Im Rahmen der Konzeptionierung einer Gleichteilestrategie ist jedoch in der Entwicklungsphase zu gewährleisten, dass die Teile für mehrere Produkte gleichermaßen kompatibel sein müssen. Unter Stückkostengesichtspunkten ist zu bewerten, wie sich der Umstand auswirkt, dass einzelne Gleichteile ggf. über Eigenschaften (z.B. technische Funktionen, Schnittstellen) verfügen, die nicht in allen Produkten zum Tragen kommen. Nachträgliche Änderungen oder Modifikationen am Gleichteil müssen demnach vor dem Hintergrund ihrer Auswirkungen auf die gesamte relevante Produktpalette bewertet, entwickelt, getestet und umgesetzt werden.

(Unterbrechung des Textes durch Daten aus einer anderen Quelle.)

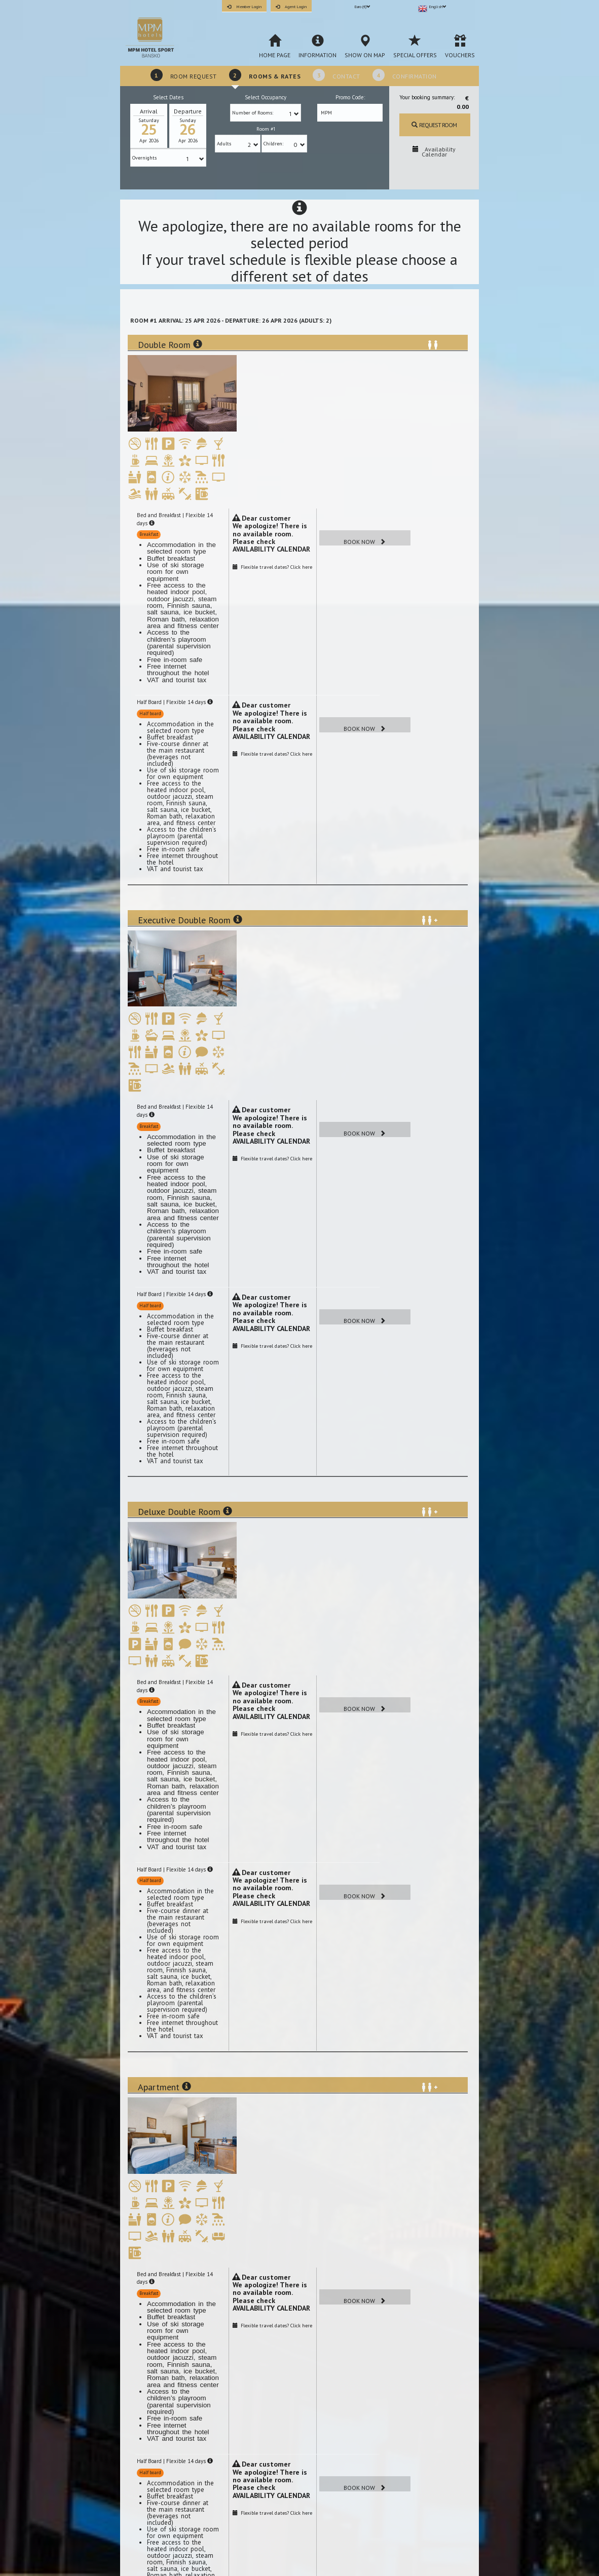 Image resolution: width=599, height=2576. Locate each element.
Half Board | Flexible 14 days (175, 702)
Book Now (365, 541)
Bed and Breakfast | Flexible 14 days (175, 519) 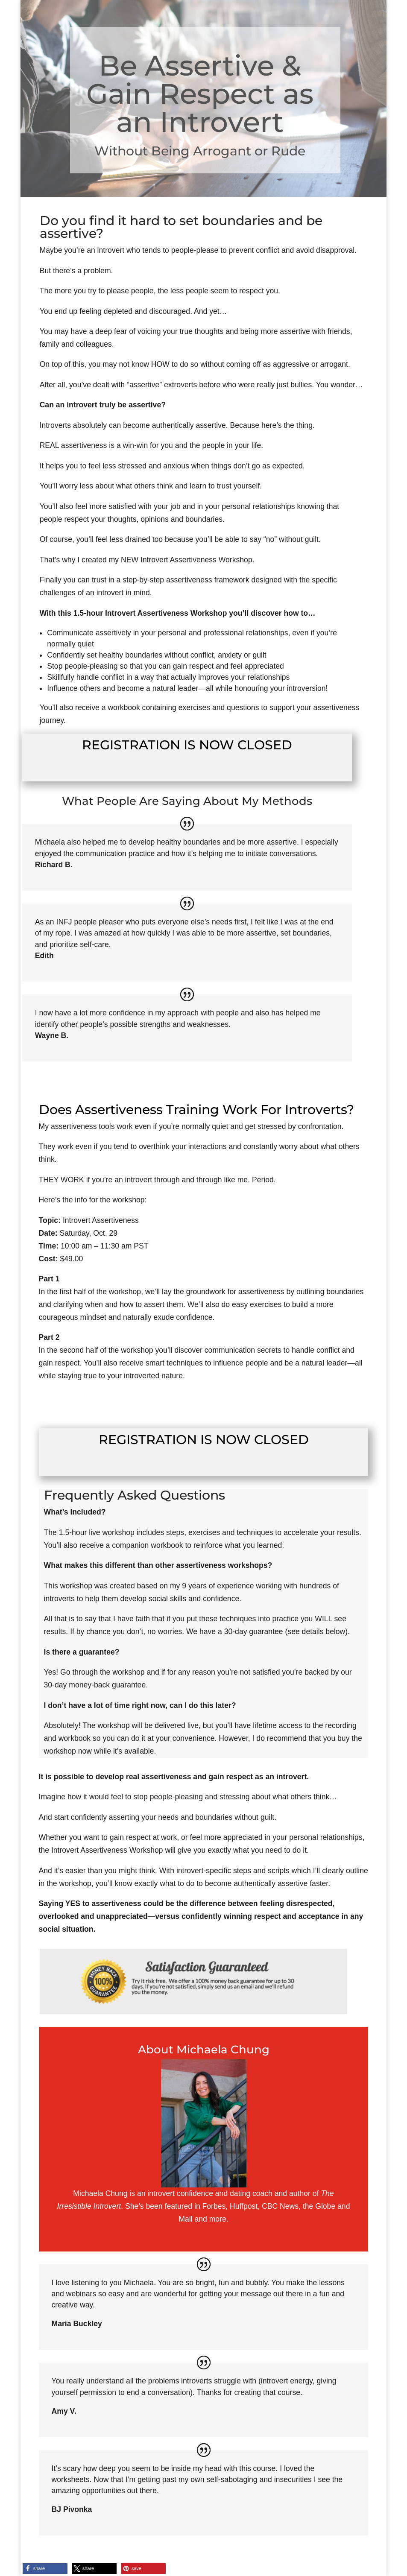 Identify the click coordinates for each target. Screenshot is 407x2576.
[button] (45, 2568) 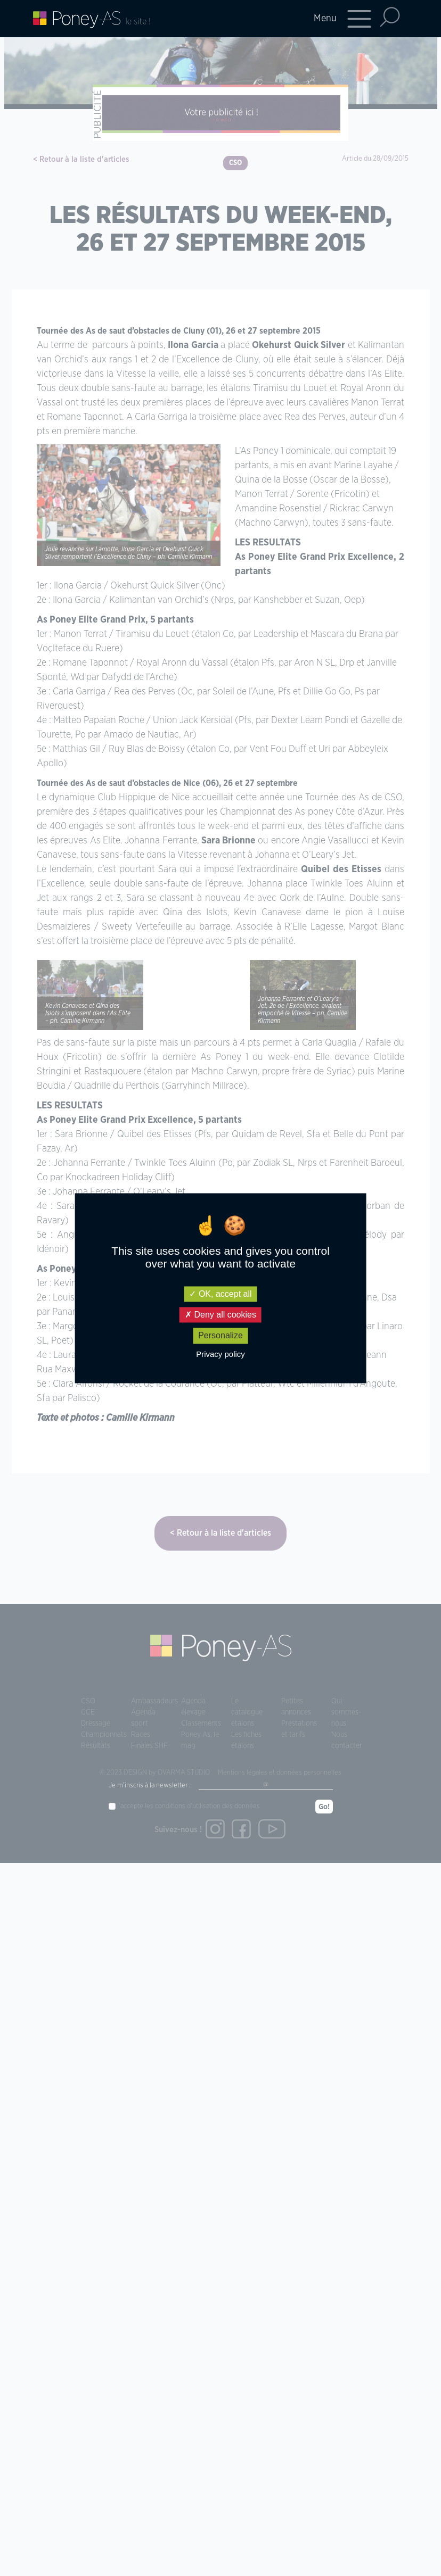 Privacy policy (220, 1354)
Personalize (220, 1335)
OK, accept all (220, 1293)
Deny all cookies (220, 1315) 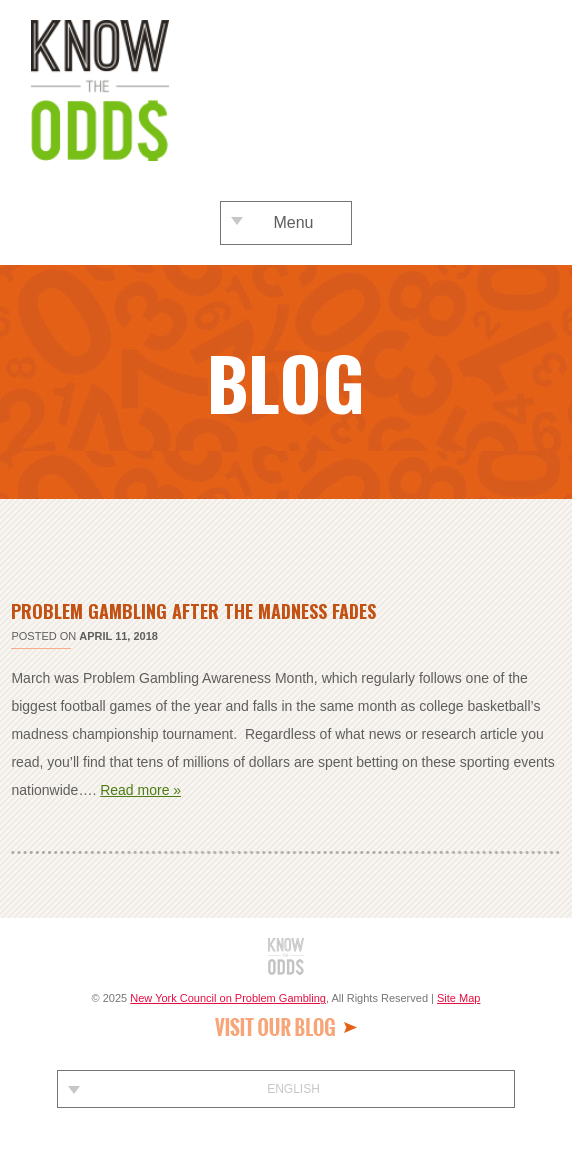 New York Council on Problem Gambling (228, 998)
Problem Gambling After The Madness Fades (193, 611)
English (293, 1089)
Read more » (140, 790)
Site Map (458, 998) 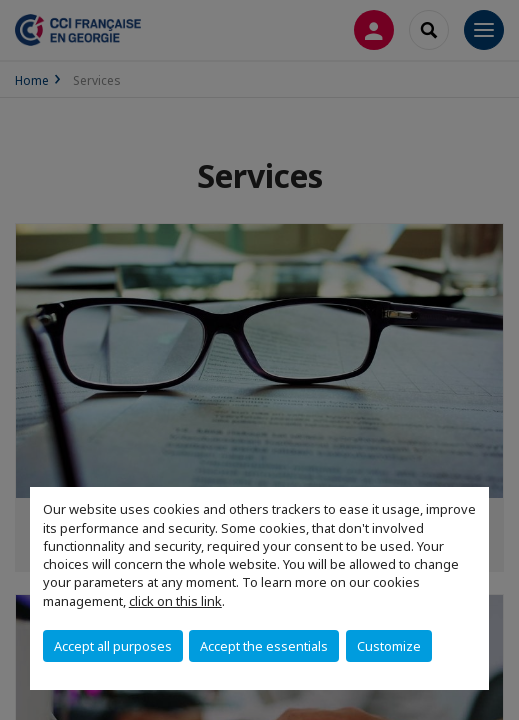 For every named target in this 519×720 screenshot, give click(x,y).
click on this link (175, 601)
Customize (389, 646)
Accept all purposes (113, 646)
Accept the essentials (264, 646) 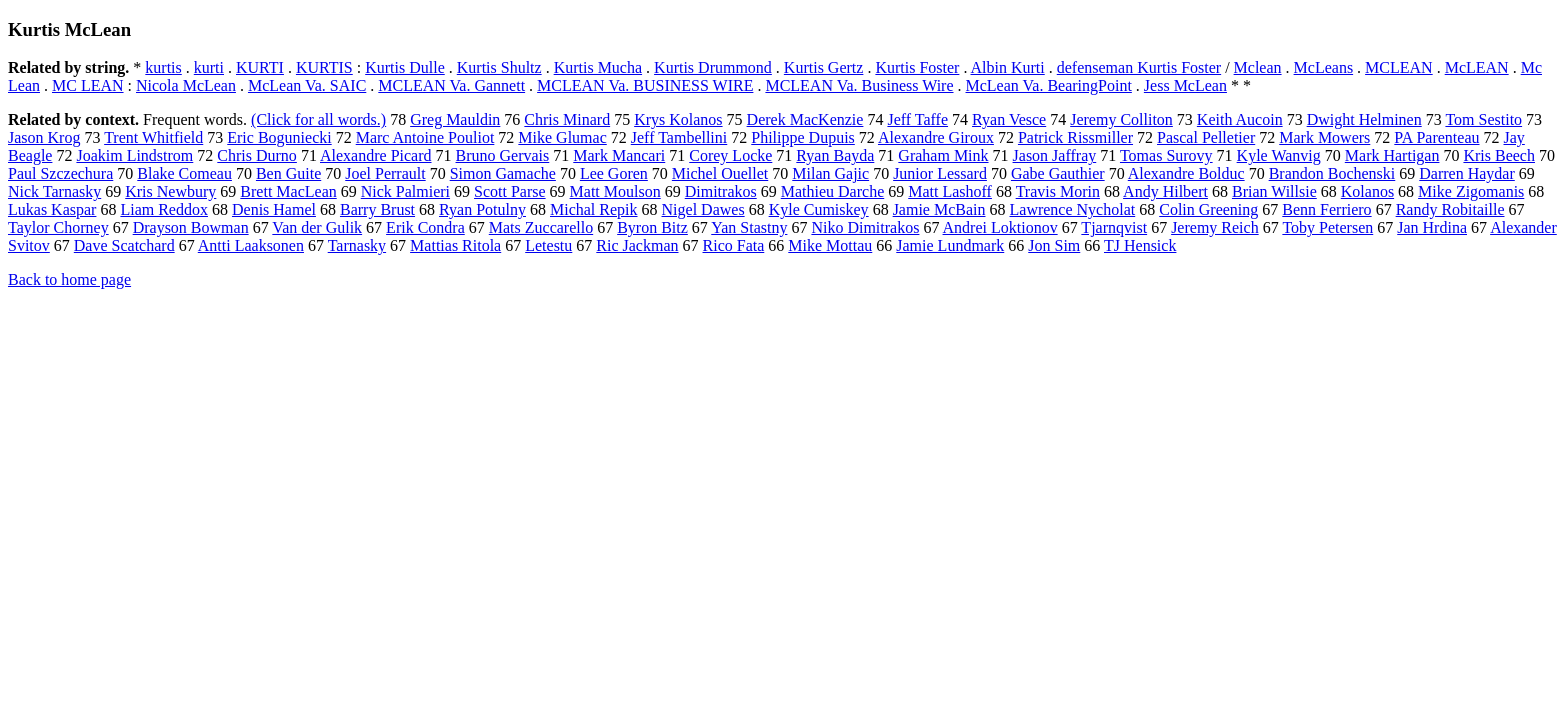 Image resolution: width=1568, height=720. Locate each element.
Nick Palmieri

Erfolgskritisch hinsichtlich der Verwendung von Gleichteilen ist insbesondere auch die Herstellung von (zumindest vermeintlichen) „Zwillingsprodukten“, die dem Kunden im schlechtesten Fall keine für die Kaufentscheidung relevanten Differenzierungen mehr erlauben. Somit ist es – beispielsweise mit Blick auf die Autoindustrie – angezeigt, Gleichteile in für den Kunden nicht unmittelbar sichtbaren Bereichen (z.B. Bremsen) zu verwenden und umgekehrt bei der Ausstattung des Innenraums oder dem Armaturenbrett tendenziell auf Individualteile zu setzen.

Mehrwert

Über die Gleichteilestrategie kann die Leistung einer Supply Chain unter Berücksichtigung der jeweiligen Rahmenbedingungen individuell und zielgerichtet optimiert werden. Unter dem Gesichtspunkt der Standardisierung können hier die Nutzungspotentiale von Gleichteilen innerhalb der einschlägigen Produktpalette optimiert und Prozesse homogenisiert werden. Unter kalkulatorischer Einbeziehung aller relevanten Kosten (z.B. Entwicklungs-, Stück- und Lagerkosten) lässt sich das Verhältnis zwischen Individual- und Gleichteilen wirtschaftlich bestimmen. Im Endeffekt können durch die Gleichteilestrategie Varianten, Kosten und Zeiten reduziert werden. Auch kann über die Gleichteilestrategie ein späterer Variantenbildungspunkt innerhalb der Supply Chain implementiert werden.